Deuxième partie : VI. L’agnosticisme pur ; VII. L’agnosticisme croyant ou dogmatique ; VIII. L’agnosticisme larvé ou des modernistes.

PREMIÈRE PARTIE

I. — Origine du mot. — Le mot agnosticisme a été jeté dans la circulation en 1869 par Henri Huxley. Parvenu à l’âge d’homme, Huxley reconnut un jour qu’il n’était plus chrétien, mais libre penseur. « La plupart de mes contemporains, dit-il, pensaient avoir atteint une certaine gnose et prétendaient avoir résolu le problème de l’existence ; j’étais parfaitement sûr de ne rien savoir sur ce sujet et bien convaincu que le problème est insoluble ; et, comme j’avais Hume et Kant de mon côté, je ne croyais pas présomptueux de m’en tenir à mon opinion. » Huxley faisait partie de la Metaphysical Society, club dont les membres professaient chacun un système défini ; il lui vint à l’esprit de se faire comme les autres une étiquette, et il lui sembla que pour bien montrer l’antithèse de sa pensée et des vues philosophiques ou théologiques de ceux qui prétendaient si bien savoir tant de choses qu’il ignorait, l’épithète d’agnostique serait très convenable. « J’en fis donc parade à la Société de Métaphysique, pour montrer que moi aussi, comme les autres renards, j’avais une queue ; et, à ma grande satisfaction, le mot, qui eut pour parrain le Spectator, réussit. » Huxley, Agnosticism, 1889.

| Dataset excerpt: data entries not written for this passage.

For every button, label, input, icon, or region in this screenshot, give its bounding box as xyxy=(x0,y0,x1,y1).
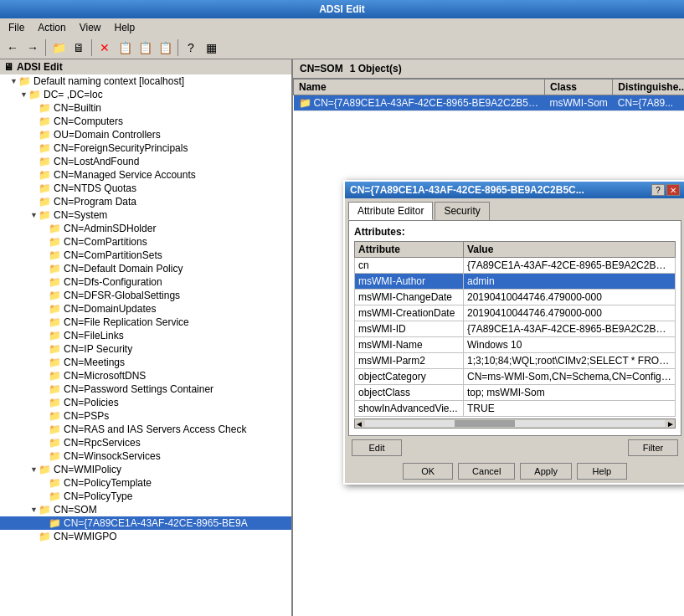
attr-name: msWMI-ChangeDate xyxy=(355,290,464,305)
attribute-dialog: CN={7A89CE1A-43AF-42CE-8965-BE9A2C2B5C..… xyxy=(343,180,684,485)
dialog-close-button[interactable]: ✕ xyxy=(666,184,680,196)
attr-value: TRUE xyxy=(464,401,676,417)
list-item[interactable]: objectCategory CN=ms-WMI-Som,CN=Schema,C… xyxy=(355,369,676,385)
help-dialog-button[interactable]: Help xyxy=(577,463,627,480)
dialog-title-text: CN={7A89CE1A-43AF-42CE-8965-BE9A2C2B5C..… xyxy=(350,184,651,196)
attr-value: {7A89CE1A-43AF-42CE-8965-BE9A2C2B5C91} xyxy=(464,321,676,337)
attr-name: msWMI-Author xyxy=(355,274,464,290)
attr-value: top; msWMI-Som xyxy=(464,385,676,401)
col-value[interactable]: Value xyxy=(464,242,676,258)
attr-name: msWMI-ID xyxy=(355,321,464,337)
cancel-button[interactable]: Cancel xyxy=(458,463,515,480)
attr-name: msWMI-Parm2 xyxy=(355,353,464,369)
list-item[interactable]: msWMI-ChangeDate 20190410044746.479000-0… xyxy=(355,290,676,305)
dialog-buttons: OK Cancel Apply Help xyxy=(345,459,684,483)
list-item[interactable]: cn {7A89CE1A-43AF-42CE-8965-BE9A2C2B5C91… xyxy=(355,258,676,274)
list-item[interactable]: msWMI-Name Windows 10 xyxy=(355,337,676,353)
list-item[interactable]: msWMI-ID {7A89CE1A-43AF-42CE-8965-BE9A2C… xyxy=(355,321,676,337)
attr-name: objectClass xyxy=(355,385,464,401)
attr-value: CN=ms-WMI-Som,CN=Schema,CN=Configuratio xyxy=(464,369,676,385)
attr-value: {7A89CE1A-43AF-42CE-8965-BE9A2C2B5C91} xyxy=(464,258,676,274)
attr-value: 1;3;10;84;WQL;root\CIMv2;SELECT * FROM W xyxy=(464,353,676,369)
list-item[interactable]: msWMI-CreationDate 20190410044746.479000… xyxy=(355,305,676,321)
edit-button[interactable]: Edit xyxy=(352,439,402,456)
attr-name: cn xyxy=(355,258,464,274)
dialog-controls: ? ✕ xyxy=(651,184,680,196)
attr-value: 20190410044746.479000-000 xyxy=(464,290,676,305)
edit-filter-row: Edit Filter xyxy=(345,439,684,459)
attr-value: Windows 10 xyxy=(464,337,676,353)
scroll-right-btn[interactable]: ► xyxy=(666,419,675,429)
dialog-overlay: CN={7A89CE1A-43AF-42CE-8965-BE9A2C2B5C..… xyxy=(0,0,684,616)
attr-name: objectCategory xyxy=(355,369,464,385)
attrs-table-body: cn {7A89CE1A-43AF-42CE-8965-BE9A2C2B5C91… xyxy=(355,258,676,417)
tab-security[interactable]: Security xyxy=(435,202,489,220)
apply-button[interactable]: Apply xyxy=(520,463,572,480)
list-item[interactable]: msWMI-Parm2 1;3;10;84;WQL;root\CIMv2;SEL… xyxy=(355,353,676,369)
list-item[interactable]: msWMI-Author admin xyxy=(355,274,676,290)
tab-attribute-editor[interactable]: Attribute Editor xyxy=(348,202,433,220)
scroll-left-btn[interactable]: ◄ xyxy=(355,419,363,429)
attr-value: admin xyxy=(464,274,676,290)
dialog-content: Attributes: Attribute Value cn {7A89CE1A… xyxy=(348,220,681,436)
tab-bar: Attribute Editor Security xyxy=(345,198,684,220)
attrs-table: Attribute Value cn {7A89CE1A-43AF-42CE-8… xyxy=(354,241,676,417)
attr-name: msWMI-CreationDate xyxy=(355,305,464,321)
filter-button[interactable]: Filter xyxy=(628,439,678,456)
ok-button[interactable]: OK xyxy=(403,463,453,480)
attr-value: 20190410044746.479000-000 xyxy=(464,305,676,321)
dialog-title-bar: CN={7A89CE1A-43AF-42CE-8965-BE9A2C2B5C..… xyxy=(345,182,684,198)
col-attribute[interactable]: Attribute xyxy=(355,242,464,258)
attr-name: showInAdvancedVie... xyxy=(355,401,464,417)
dialog-help-button[interactable]: ? xyxy=(651,184,665,196)
attr-name: msWMI-Name xyxy=(355,337,464,353)
attrs-label: Attributes: xyxy=(354,226,676,238)
scrollbar-track[interactable] xyxy=(365,420,665,427)
scrollbar-thumb[interactable] xyxy=(455,420,515,427)
horizontal-scrollbar[interactable]: ◄ ► xyxy=(354,418,676,429)
list-item[interactable]: objectClass top; msWMI-Som xyxy=(355,385,676,401)
list-item[interactable]: showInAdvancedVie... TRUE xyxy=(355,401,676,417)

L’agnosticisme est une méthode ou une doctrine subtile, l’attitude agnostique est des plus instables ; d’autre part, le mot est devenu populaire, surtout dans les pays de langue anglaise, grâce à la propagande et à la polémique. Aussi ne faut-il pas s’étonner que ce terme soit fréquemment employé abusivement soit dans la conversation familière, soit dans les ouvrages de controverse. Le premier soin de l’apologiste sera donc de bien se rendre compte du sens que l’adversaire donne à ce mot, soit qu’il se pare de l’épithète d’agnostique, soit — comme le font les modernistes — qu’il prétende ne pas la mériter. Pour écarter les équivoques et poser nettement la question, avant d’aborder l’étude directe du sujet, nous procéderons par élimination et essaierons de pénétrer dans la psychologie de l’agnosticisme, tout en discutant chemin faisant quelques-unes des conséquences de cette doctrine.

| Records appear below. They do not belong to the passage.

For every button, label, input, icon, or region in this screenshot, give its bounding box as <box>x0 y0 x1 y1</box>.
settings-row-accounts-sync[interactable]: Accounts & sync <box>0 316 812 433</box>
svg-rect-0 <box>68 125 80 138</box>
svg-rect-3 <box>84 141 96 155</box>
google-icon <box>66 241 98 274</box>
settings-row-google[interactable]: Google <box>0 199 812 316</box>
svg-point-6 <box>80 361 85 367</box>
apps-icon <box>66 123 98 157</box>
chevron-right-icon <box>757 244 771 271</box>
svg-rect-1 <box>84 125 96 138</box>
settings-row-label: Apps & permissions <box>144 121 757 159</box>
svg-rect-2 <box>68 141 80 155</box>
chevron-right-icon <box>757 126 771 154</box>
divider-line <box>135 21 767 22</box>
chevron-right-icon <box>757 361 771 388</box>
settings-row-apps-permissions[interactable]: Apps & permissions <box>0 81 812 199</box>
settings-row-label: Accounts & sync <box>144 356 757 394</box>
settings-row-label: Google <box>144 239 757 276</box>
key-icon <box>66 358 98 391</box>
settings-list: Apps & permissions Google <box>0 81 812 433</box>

II. — L’agnosticisme n’est pas le scepticisme universel, bien que souvent il y conduise. — L’agnosticisme est un scepticisme partiel, commun à des doctrines d’ailleurs très différentes, qui s’accordent à déclarer l’absolu, ou la chose en soi, inconnaissable. Les formes modernes du scepticisme universel sont le phénoménisme et certaines variétés du monisme. Beaucoup de ceux qui se disent agnostiques sont des adversaires, plus ou moins conscients, du réalisme naturel à l’esprit humain, et sont partisans d’un phénoménisme, sensualiste ou idéaliste, empirique ou rationnel, plus ou moins mitigé. D’autres soi-disant agnostiques répètent après Clifford, Bain, etc., les formules d’un monisme qui, en psychologie, nie toute distinction réelle entre la matière et l’esprit, et qui, en métaphysique, nie la transcendance du divin. (Cf. Maher, Psychology, London, 1903, p. 524.) Moniste ou phénoméniste — souvent c’est tout un — cette classe d’agnostiques emploie des arguments tellement contraires au réalisme du sens commun, tellement opposés à l’idée naturelle à tous d’un Dieu distinct du monde, que le grand public confond souvent l’agnosticisme avec ces formes modernes du scepticisme universel. La méprise est d’autant plus facile, qu’il se trouve partout des philosophes amateurs qui, voyant l’agnosticisme à la mode, couvrent de cette étiquette les idées floues qui sont le fond de leurs systèmes. Voyant si fréquemment appliquer la célèbre boutade de Hodgson : « Ce que vous ignorez totalement, donnez-le pour l’explication de tout le reste », le public se persuade qu’agnosticisme et pyrrhonisme sont identiques. Facile est la méprise, mais c’est une méprise.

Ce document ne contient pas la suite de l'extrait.